Structured page parsing data
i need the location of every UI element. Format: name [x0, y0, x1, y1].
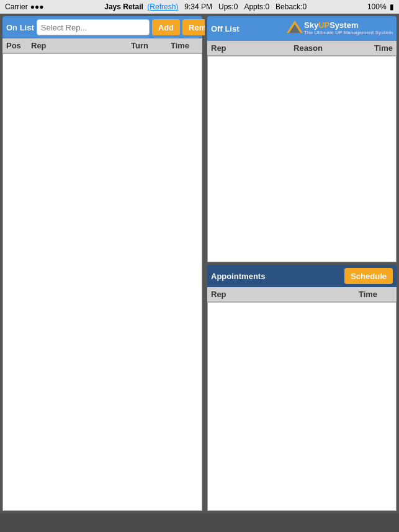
right-panel: Off List SkyUPSystem The Ultimate UP Man… — [205, 14, 399, 513]
on-list-body — [2, 53, 202, 511]
refresh-link[interactable]: (Refresh) — [147, 2, 178, 11]
off-list-section: Off List SkyUPSystem The Ultimate UP Man… — [207, 16, 397, 262]
appointments-label: Appointments — [211, 272, 265, 281]
battery-icon: ▮ — [390, 2, 394, 11]
ups-count: Ups:0 — [218, 2, 238, 11]
logo-container: SkyUPSystem The Ultimate UP Management S… — [285, 19, 393, 38]
signal-icon: ●●● — [30, 2, 44, 11]
store-name-text: Jays Retail — [104, 2, 143, 11]
schedule-button[interactable]: Schedule — [344, 268, 393, 284]
col-turn-header: Turn — [118, 41, 161, 50]
appointments-header: Appointments Schedule — [207, 265, 397, 287]
beback-count: Beback:0 — [276, 2, 307, 11]
appointments-section: Appointments Schedule Rep Time — [207, 265, 397, 511]
off-col-rep-header: Rep — [211, 43, 261, 53]
appt-col-time-header: Time — [343, 290, 393, 299]
off-list-header: Off List SkyUPSystem The Ultimate UP Man… — [207, 16, 397, 41]
on-list-panel: On List Add Remove Pos Rep Turn Time — [0, 14, 205, 513]
off-col-reason-header: Reason — [261, 43, 356, 53]
appts-count: Appts:0 — [244, 2, 269, 11]
time-label: 9:34 PM — [184, 2, 212, 11]
off-list-columns: Rep Reason Time — [207, 41, 397, 56]
carrier-label: Carrier — [5, 2, 28, 11]
appointments-columns: Rep Time — [207, 287, 397, 302]
off-list-body — [207, 56, 397, 262]
off-list-label: Off List — [211, 24, 240, 33]
on-list-label: On List — [6, 23, 34, 32]
select-rep-input[interactable] — [37, 19, 150, 35]
add-button[interactable]: Add — [152, 19, 180, 35]
off-col-time-header: Time — [356, 43, 393, 53]
col-pos-header: Pos — [6, 41, 31, 50]
col-time-header: Time — [161, 41, 199, 50]
main-layout: On List Add Remove Pos Rep Turn Time Off… — [0, 14, 399, 513]
appointments-body — [207, 302, 397, 511]
on-list-columns: Pos Rep Turn Time — [2, 38, 202, 53]
logo-text: SkyUPSystem The Ultimate UP Management S… — [304, 21, 393, 35]
on-list-header: On List Add Remove — [2, 16, 202, 38]
store-title: Jays Retail (Refresh) — [104, 2, 178, 11]
logo-icon — [285, 19, 304, 38]
col-rep-header: Rep — [31, 41, 118, 50]
appt-col-rep-header: Rep — [211, 290, 343, 299]
status-bar: Carrier ●●● Jays Retail (Refresh) 9:34 P… — [0, 0, 399, 14]
battery-label: 100% — [367, 2, 387, 11]
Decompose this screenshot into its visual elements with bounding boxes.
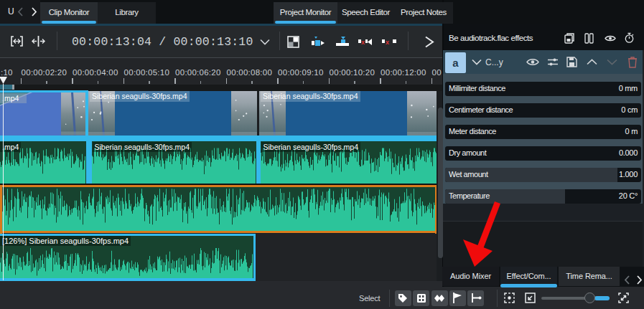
svg-text:x: x: [386, 39, 389, 46]
svg-text:x: x: [361, 39, 365, 46]
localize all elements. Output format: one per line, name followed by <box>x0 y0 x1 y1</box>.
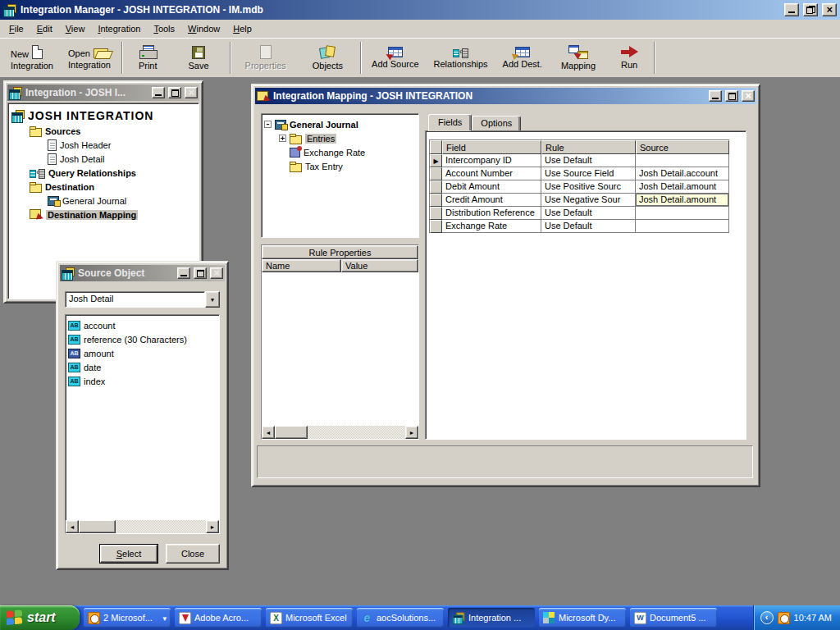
taskbar-item-browser[interactable]: aocSolutions... <box>357 608 444 628</box>
close-button[interactable] <box>822 3 837 16</box>
rp-column-value[interactable]: Value <box>341 259 418 272</box>
cell-field[interactable]: Intercompany ID <box>442 154 541 167</box>
collapse-box[interactable] <box>264 121 272 128</box>
cell-rule[interactable]: Use Default <box>541 154 636 167</box>
scroll-right-arrow[interactable]: ► <box>206 520 219 533</box>
tree-item-josh-header[interactable]: Josh Header <box>11 138 195 152</box>
relationships-button[interactable]: Relationships <box>427 39 495 76</box>
list-item-date[interactable]: date <box>68 360 217 374</box>
close-button[interactable] <box>185 87 198 98</box>
tree-item-root[interactable]: JOSH INTEGRATION <box>11 107 195 124</box>
taskbar-item-integration[interactable]: Integration ... <box>448 608 535 628</box>
add-source-button[interactable]: Add Source <box>364 39 426 76</box>
taskbar-item-acrobat[interactable]: Adobe Acro... <box>175 608 262 628</box>
taskbar-item-dynamics[interactable]: Microsoft Dy... <box>539 608 626 628</box>
main-titlebar[interactable]: Integration Manager - JOSH INTEGRATION -… <box>0 0 840 20</box>
group-dropdown-icon[interactable] <box>162 613 167 623</box>
cell-rule[interactable]: Use Default <box>541 207 636 220</box>
hide-icons-chevron[interactable] <box>760 611 774 624</box>
maximize-button[interactable] <box>168 87 181 98</box>
menu-view[interactable]: View <box>59 21 92 37</box>
rp-column-name[interactable]: Name <box>262 259 341 272</box>
save-button[interactable]: Save <box>171 39 227 76</box>
tray-clock-icon[interactable] <box>778 612 790 624</box>
row-selector[interactable] <box>430 194 442 207</box>
maximize-button[interactable] <box>725 90 738 102</box>
tree-item-query-relationships[interactable]: Query Relationships <box>11 166 195 180</box>
menu-window[interactable]: Window <box>181 21 226 37</box>
taskbar-item-word[interactable]: Document5 ... <box>630 608 717 628</box>
expand-box[interactable] <box>279 135 286 142</box>
source-object-window[interactable]: Source Object Josh Detail ▼ account <box>56 261 229 570</box>
tree-item-general-journal[interactable]: General Journal <box>264 117 416 131</box>
dropdown-value[interactable]: Josh Detail <box>65 291 205 308</box>
taskbar-item-group[interactable]: 2 Microsof... <box>84 608 171 628</box>
row-selector[interactable] <box>430 167 442 180</box>
cell-rule[interactable]: Use Positive Sourc <box>541 180 636 194</box>
list-item-amount[interactable]: amount <box>68 346 217 360</box>
tree-item-destination[interactable]: Destination <box>11 180 195 194</box>
menu-integration[interactable]: Integration <box>91 21 147 37</box>
add-destination-button[interactable]: Add Dest. <box>495 39 550 76</box>
list-item-account[interactable]: account <box>68 318 217 332</box>
menu-edit[interactable]: Edit <box>30 21 59 37</box>
cell-field[interactable]: Debit Amount <box>442 180 541 194</box>
cell-rule[interactable]: Use Negative Sour <box>541 194 636 207</box>
source-object-titlebar[interactable]: Source Object <box>60 265 225 281</box>
grid-column-rule[interactable]: Rule <box>541 140 636 154</box>
scroll-left-arrow[interactable]: ◄ <box>262 426 275 439</box>
run-button[interactable]: Run <box>607 39 651 76</box>
tree-item-tax-entry[interactable]: Tax Entry <box>264 159 416 173</box>
menu-help[interactable]: Help <box>226 21 258 37</box>
row-selector[interactable] <box>430 207 442 220</box>
dropdown-arrow-icon[interactable]: ▼ <box>205 291 220 308</box>
minimize-button[interactable] <box>152 87 165 98</box>
close-button[interactable]: Close <box>166 544 220 564</box>
row-selector[interactable] <box>430 220 442 233</box>
close-button[interactable] <box>210 267 223 279</box>
cell-source[interactable] <box>636 154 729 167</box>
cell-field[interactable]: Account Number <box>442 167 541 180</box>
tree-item-exchange-rate[interactable]: Exchange Rate <box>264 145 416 159</box>
minimize-button[interactable] <box>709 90 722 102</box>
minimize-button[interactable] <box>177 267 190 279</box>
cell-source[interactable] <box>636 207 729 220</box>
cell-field[interactable]: Credit Amount <box>442 194 541 207</box>
mapping-window-titlebar[interactable]: Integration Mapping - JOSH INTEGRATION <box>255 88 756 104</box>
print-button[interactable]: Print <box>126 39 171 76</box>
tree-item-sources[interactable]: Sources <box>11 124 195 138</box>
rule-properties-hscrollbar[interactable]: ◄ ► <box>262 426 418 439</box>
cell-field[interactable]: Exchange Rate <box>442 220 541 233</box>
integration-mapping-window[interactable]: Integration Mapping - JOSH INTEGRATION G… <box>251 84 760 487</box>
maximize-button[interactable] <box>194 267 207 279</box>
taskbar-item-excel[interactable]: Microsoft Excel <box>266 608 353 628</box>
row-selector-current[interactable] <box>430 154 442 167</box>
cell-field[interactable]: Distribution Reference <box>442 207 541 220</box>
mapping-button[interactable]: Mapping <box>550 39 607 76</box>
tree-item-destination-mapping[interactable]: Destination Mapping <box>11 208 195 221</box>
objects-button[interactable]: Objects <box>298 39 358 76</box>
field-list-hscrollbar[interactable]: ◄ ► <box>66 520 219 533</box>
tree-item-entries[interactable]: Entries <box>264 131 416 145</box>
scroll-thumb[interactable] <box>79 520 116 533</box>
scroll-left-arrow[interactable]: ◄ <box>66 520 79 533</box>
open-integration-button[interactable]: Open Integration <box>61 39 119 76</box>
menu-tools[interactable]: Tools <box>147 21 181 37</box>
integration-window-titlebar[interactable]: Integration - JOSH I... <box>7 84 199 101</box>
grid-column-source[interactable]: Source <box>636 140 729 154</box>
list-item-reference[interactable]: reference (30 Characters) <box>68 332 217 346</box>
menu-file[interactable]: File <box>2 21 30 37</box>
restore-button[interactable] <box>803 3 818 16</box>
source-object-dropdown[interactable]: Josh Detail ▼ <box>65 291 220 308</box>
scroll-right-arrow[interactable]: ► <box>405 426 418 439</box>
new-integration-button[interactable]: New Integration <box>3 39 61 76</box>
cell-source[interactable]: Josh Detail.account <box>636 167 729 180</box>
select-button[interactable]: Select <box>100 545 158 563</box>
cell-source[interactable] <box>636 220 729 233</box>
scroll-thumb[interactable] <box>275 426 308 439</box>
cell-source[interactable]: Josh Detail.amount <box>636 180 729 194</box>
cell-rule[interactable]: Use Default <box>541 220 636 233</box>
tab-fields[interactable]: Fields <box>428 114 472 131</box>
start-button[interactable]: start <box>0 605 80 630</box>
tab-options[interactable]: Options <box>472 116 521 131</box>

● Exercise: Using the entries above, find all lines with "taskbar". Copy them.

● Answer below:
taskbar-item-browser[interactable]: aocSolutions... <box>357 608 444 628</box>
taskbar-item-integration[interactable]: Integration ... <box>448 608 535 628</box>
taskbar-item-acrobat[interactable]: Adobe Acro... <box>175 608 262 628</box>
taskbar-item-dynamics[interactable]: Microsoft Dy... <box>539 608 626 628</box>
taskbar-item-word[interactable]: Document5 ... <box>630 608 717 628</box>
taskbar-item-group[interactable]: 2 Microsof... <box>84 608 171 628</box>
taskbar-item-excel[interactable]: Microsoft Excel <box>266 608 353 628</box>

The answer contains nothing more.